Like their colored counterparts, water-soluble graphite pencils become more intense as soon as water is applied, so it’s easier to achieve a rich, dark value. Also similar to watercolor pencils, water-soluble graphite can be erased while it’s dry, but when water is applied and then dried, the graphite becomes permanent. That means I can continue to apply more graphite over the dried layer beneath.
In working on this week’s homework assignment based on Suzanne’s photo, I confirmed the same thing I learned with watercolor pencils: The graphite can be applied much more quickly and with less care where I know water will be applied because most of the pencil strokes will not show in the final work. As I’d expect, the brushwork becomes more critical than the pencil strokes. I also realized that while water can melt away messy pencil strokes, it also takes away any intended texture, so if I want texture, I have to add it afterwards and leave it dry.
|Reference photo by Suzanne Brooker|
Although I’m not completely happy with the way this assignment turned out – I lost a lot of the mid-range values, and those lower trees are less defined than I had intended – I’m looking forward to adding water-soluble graphite to my sketch bag. I can tell already that it’s got a lot of potential for sketching on location – fast, rich and expressive. I like it!

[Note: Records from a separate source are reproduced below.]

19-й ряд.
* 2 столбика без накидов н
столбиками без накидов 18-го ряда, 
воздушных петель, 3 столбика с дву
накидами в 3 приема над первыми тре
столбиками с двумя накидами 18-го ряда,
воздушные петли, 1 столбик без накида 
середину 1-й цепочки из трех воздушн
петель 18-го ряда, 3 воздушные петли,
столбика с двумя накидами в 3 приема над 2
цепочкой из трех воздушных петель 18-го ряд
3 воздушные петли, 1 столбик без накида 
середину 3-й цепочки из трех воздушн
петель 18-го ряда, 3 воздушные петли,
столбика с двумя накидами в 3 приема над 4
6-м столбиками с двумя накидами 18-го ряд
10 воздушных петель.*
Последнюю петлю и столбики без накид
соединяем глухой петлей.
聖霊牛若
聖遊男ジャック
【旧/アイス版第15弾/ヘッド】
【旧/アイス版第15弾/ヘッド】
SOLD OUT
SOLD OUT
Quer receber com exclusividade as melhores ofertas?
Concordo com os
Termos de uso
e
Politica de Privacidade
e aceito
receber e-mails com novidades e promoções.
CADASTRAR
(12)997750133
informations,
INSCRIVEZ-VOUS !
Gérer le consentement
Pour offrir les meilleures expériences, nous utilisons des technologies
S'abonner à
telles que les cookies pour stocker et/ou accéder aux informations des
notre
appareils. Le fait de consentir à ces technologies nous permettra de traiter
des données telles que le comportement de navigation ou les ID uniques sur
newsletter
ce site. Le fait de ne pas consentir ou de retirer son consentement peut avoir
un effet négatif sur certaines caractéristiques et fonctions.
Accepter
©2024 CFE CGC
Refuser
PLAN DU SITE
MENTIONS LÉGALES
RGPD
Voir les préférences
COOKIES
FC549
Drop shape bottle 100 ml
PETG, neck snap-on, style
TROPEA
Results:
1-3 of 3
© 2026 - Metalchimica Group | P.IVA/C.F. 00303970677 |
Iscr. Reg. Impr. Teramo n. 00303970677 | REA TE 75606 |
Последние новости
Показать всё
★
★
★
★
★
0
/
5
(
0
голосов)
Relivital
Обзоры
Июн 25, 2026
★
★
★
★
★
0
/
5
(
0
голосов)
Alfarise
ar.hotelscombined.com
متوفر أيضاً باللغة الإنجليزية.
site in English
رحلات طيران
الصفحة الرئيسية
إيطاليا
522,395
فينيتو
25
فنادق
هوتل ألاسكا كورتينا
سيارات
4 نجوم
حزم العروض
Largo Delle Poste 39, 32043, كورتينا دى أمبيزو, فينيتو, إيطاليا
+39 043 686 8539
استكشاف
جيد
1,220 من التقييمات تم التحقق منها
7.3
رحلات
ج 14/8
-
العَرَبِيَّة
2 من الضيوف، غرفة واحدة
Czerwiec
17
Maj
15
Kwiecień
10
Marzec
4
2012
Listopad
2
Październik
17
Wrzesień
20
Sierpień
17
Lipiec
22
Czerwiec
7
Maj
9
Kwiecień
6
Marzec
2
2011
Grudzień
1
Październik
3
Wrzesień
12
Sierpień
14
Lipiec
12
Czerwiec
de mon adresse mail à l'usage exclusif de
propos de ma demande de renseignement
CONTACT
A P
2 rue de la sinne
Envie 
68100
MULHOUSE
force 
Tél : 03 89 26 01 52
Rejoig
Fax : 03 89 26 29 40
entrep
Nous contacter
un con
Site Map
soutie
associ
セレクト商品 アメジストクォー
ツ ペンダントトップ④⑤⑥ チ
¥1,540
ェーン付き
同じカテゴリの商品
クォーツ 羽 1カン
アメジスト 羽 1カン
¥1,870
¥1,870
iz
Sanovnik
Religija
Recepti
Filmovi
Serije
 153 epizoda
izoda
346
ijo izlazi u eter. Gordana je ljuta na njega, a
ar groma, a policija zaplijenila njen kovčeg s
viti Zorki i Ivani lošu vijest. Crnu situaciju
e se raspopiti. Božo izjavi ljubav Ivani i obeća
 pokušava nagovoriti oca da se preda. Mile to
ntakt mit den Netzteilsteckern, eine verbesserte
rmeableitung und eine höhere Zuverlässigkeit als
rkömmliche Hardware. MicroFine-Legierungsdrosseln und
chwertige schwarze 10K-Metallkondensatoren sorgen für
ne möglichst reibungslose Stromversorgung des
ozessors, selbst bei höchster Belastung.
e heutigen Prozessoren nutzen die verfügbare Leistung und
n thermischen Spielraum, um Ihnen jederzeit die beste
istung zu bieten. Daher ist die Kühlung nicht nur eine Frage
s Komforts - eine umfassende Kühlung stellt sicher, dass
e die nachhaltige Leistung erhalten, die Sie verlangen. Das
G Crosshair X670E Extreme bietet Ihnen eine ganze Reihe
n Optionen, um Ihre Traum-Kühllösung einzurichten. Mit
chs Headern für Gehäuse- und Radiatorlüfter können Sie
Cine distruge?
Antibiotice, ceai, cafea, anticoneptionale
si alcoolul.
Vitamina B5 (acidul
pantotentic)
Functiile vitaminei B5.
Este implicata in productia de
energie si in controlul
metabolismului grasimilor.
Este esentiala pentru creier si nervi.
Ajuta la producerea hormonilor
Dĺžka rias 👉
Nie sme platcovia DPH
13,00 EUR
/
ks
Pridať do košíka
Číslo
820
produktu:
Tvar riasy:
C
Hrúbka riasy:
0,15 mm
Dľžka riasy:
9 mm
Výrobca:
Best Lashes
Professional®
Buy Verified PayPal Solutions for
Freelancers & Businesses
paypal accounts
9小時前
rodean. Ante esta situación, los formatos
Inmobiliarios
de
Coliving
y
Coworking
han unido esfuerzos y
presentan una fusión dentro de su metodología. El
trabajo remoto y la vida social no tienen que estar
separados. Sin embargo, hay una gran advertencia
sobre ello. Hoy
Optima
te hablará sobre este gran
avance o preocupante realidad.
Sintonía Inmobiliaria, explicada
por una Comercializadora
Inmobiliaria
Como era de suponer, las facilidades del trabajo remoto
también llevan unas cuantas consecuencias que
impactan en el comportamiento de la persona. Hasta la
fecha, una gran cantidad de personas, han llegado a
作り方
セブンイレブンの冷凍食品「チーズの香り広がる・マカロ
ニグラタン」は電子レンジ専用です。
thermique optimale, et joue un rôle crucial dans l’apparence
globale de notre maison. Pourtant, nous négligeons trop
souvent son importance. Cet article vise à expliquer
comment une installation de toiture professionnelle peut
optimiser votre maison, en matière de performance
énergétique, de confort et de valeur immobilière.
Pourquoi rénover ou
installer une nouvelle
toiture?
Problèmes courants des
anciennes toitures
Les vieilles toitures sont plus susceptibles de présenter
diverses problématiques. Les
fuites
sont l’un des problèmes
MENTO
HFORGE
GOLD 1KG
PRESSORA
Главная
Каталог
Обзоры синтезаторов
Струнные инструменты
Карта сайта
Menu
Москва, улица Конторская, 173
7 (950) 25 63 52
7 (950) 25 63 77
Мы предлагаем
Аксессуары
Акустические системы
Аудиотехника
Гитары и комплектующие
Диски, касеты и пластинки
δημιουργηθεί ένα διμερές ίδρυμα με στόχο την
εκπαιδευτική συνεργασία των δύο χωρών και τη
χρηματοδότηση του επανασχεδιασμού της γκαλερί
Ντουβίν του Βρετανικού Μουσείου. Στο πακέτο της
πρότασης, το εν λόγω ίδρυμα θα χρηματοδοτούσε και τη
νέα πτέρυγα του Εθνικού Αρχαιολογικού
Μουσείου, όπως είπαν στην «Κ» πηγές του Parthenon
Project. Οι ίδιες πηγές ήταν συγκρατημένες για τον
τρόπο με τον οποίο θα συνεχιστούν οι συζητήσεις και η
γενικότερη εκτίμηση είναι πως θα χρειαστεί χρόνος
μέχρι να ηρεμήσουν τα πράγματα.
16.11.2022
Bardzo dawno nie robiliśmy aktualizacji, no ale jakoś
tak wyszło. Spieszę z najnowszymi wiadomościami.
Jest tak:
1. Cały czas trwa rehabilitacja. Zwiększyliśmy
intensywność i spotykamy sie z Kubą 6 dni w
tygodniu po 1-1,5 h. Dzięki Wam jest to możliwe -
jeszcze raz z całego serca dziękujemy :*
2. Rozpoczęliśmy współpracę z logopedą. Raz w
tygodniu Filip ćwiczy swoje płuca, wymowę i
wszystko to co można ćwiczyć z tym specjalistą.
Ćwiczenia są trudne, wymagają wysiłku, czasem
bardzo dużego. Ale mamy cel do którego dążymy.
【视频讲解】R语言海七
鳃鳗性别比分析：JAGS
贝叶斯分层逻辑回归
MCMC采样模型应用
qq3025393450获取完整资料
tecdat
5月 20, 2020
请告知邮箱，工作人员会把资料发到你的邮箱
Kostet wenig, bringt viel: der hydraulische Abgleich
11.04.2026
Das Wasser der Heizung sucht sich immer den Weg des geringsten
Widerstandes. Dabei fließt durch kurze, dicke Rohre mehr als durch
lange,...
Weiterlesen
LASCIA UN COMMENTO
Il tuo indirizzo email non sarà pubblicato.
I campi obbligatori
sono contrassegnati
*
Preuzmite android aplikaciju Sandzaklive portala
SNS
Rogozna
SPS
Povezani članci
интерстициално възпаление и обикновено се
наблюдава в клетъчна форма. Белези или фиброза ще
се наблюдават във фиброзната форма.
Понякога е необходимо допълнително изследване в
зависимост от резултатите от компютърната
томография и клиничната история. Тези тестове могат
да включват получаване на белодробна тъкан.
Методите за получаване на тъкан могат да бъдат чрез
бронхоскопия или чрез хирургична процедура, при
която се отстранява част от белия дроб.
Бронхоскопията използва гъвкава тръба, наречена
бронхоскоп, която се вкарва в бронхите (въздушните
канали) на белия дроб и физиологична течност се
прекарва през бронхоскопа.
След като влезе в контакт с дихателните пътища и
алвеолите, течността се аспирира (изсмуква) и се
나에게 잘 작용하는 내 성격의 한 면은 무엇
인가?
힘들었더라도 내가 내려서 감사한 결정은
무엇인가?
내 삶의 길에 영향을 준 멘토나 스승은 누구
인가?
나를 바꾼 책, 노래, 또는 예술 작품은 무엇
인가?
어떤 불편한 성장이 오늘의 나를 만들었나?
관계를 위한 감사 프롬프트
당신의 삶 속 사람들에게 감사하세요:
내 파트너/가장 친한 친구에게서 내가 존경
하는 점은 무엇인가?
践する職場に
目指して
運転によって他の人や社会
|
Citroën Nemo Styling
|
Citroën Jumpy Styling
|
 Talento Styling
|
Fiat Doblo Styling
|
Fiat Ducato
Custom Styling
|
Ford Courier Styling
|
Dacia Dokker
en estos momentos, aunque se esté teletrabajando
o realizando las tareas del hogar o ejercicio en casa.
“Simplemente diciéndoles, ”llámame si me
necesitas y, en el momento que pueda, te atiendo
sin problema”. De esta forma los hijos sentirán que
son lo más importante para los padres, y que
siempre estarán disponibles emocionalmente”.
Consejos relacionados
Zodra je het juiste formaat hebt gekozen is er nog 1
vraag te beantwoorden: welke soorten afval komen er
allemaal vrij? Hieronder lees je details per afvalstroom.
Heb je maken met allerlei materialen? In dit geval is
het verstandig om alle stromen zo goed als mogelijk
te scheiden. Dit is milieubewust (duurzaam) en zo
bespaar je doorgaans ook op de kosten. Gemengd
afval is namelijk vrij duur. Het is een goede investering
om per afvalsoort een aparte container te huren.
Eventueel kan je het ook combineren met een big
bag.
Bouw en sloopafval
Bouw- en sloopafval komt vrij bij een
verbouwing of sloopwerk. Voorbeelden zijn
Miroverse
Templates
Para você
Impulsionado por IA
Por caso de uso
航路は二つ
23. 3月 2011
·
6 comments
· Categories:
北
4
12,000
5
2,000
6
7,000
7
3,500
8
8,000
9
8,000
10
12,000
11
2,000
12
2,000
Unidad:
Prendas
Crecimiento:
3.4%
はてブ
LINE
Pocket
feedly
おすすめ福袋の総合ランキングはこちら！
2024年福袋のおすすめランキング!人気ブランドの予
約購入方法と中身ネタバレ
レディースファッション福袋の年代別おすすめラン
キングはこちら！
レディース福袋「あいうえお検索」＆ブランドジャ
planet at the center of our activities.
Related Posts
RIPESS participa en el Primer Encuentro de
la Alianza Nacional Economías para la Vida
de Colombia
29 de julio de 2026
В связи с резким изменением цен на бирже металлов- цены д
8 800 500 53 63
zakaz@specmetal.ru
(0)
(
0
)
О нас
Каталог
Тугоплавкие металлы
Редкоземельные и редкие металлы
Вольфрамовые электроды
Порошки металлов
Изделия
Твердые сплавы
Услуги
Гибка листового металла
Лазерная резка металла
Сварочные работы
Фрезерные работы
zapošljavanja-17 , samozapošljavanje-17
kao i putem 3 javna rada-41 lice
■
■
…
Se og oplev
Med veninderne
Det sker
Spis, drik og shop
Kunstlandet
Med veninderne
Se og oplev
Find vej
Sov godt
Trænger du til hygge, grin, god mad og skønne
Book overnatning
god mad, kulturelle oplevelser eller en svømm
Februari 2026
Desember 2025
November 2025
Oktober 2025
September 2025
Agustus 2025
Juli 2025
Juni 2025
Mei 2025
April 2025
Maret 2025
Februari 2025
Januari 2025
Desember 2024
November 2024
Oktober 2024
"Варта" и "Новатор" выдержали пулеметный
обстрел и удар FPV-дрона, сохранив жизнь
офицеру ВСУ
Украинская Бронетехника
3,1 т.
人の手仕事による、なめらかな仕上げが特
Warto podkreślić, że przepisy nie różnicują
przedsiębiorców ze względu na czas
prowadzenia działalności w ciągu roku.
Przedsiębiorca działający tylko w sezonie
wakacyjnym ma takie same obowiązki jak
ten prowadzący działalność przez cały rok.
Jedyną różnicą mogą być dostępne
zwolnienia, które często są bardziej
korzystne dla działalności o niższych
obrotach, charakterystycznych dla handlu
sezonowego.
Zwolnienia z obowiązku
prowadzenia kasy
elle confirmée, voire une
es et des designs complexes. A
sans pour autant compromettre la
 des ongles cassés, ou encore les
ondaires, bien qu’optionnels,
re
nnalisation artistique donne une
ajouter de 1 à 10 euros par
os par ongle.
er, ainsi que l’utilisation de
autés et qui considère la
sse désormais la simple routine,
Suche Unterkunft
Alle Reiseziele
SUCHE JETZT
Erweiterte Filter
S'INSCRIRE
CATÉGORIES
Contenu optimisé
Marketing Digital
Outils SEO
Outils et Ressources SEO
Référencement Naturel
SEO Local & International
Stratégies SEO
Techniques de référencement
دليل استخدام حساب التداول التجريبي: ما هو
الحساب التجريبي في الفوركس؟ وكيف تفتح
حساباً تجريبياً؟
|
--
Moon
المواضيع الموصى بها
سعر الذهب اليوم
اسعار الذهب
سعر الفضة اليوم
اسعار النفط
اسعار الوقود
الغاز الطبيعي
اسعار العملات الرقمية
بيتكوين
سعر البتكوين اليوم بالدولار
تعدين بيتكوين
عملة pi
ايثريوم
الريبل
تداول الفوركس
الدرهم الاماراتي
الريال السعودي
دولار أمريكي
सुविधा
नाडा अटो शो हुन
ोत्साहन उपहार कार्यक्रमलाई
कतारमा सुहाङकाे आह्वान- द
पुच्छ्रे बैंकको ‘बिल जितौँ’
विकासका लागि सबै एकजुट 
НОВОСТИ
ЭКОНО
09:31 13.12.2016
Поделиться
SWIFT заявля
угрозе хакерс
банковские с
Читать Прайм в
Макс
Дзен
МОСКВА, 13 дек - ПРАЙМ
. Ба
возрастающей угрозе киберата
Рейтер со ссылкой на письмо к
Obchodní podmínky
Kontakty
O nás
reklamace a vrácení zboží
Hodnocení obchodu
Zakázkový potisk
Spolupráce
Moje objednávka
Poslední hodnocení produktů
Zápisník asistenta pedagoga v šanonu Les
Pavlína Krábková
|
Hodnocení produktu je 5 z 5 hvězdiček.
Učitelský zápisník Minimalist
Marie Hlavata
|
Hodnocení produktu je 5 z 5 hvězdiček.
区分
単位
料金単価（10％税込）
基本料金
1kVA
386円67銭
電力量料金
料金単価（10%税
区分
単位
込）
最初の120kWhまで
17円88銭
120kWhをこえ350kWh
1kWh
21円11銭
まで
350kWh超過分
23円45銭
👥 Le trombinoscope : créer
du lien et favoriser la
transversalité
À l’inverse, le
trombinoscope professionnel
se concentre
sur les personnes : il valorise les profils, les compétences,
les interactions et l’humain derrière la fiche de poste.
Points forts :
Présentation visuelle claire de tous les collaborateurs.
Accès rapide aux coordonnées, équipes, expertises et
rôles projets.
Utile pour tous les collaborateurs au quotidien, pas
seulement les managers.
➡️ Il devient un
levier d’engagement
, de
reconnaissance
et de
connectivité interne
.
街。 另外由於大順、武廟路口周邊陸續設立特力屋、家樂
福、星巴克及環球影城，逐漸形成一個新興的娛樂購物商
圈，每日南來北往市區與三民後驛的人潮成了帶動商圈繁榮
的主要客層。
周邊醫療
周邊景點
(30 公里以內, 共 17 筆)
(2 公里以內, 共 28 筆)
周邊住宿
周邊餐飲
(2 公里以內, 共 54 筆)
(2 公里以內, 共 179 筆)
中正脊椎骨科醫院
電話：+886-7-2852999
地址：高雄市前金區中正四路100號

As you might guess, I didn’t have to buy anything new when Suzanne told us we would be needing a water-soluble pencil this week; I already owned several. In class I experimented with a Cretacolor, a Faber-Castell and a Caran d’Ache, but my hands-down favorite is a Viarco ArtGraf. I used both a 2B and 6B for this assignment, but I have to say that I don’t see much difference between the grades. I think the 6B alone provides a full range of values with soft, rich graphite, and a dab of water can make it come to life. You’ll be seeing more of this pencil when the gloomy grays take over this winter.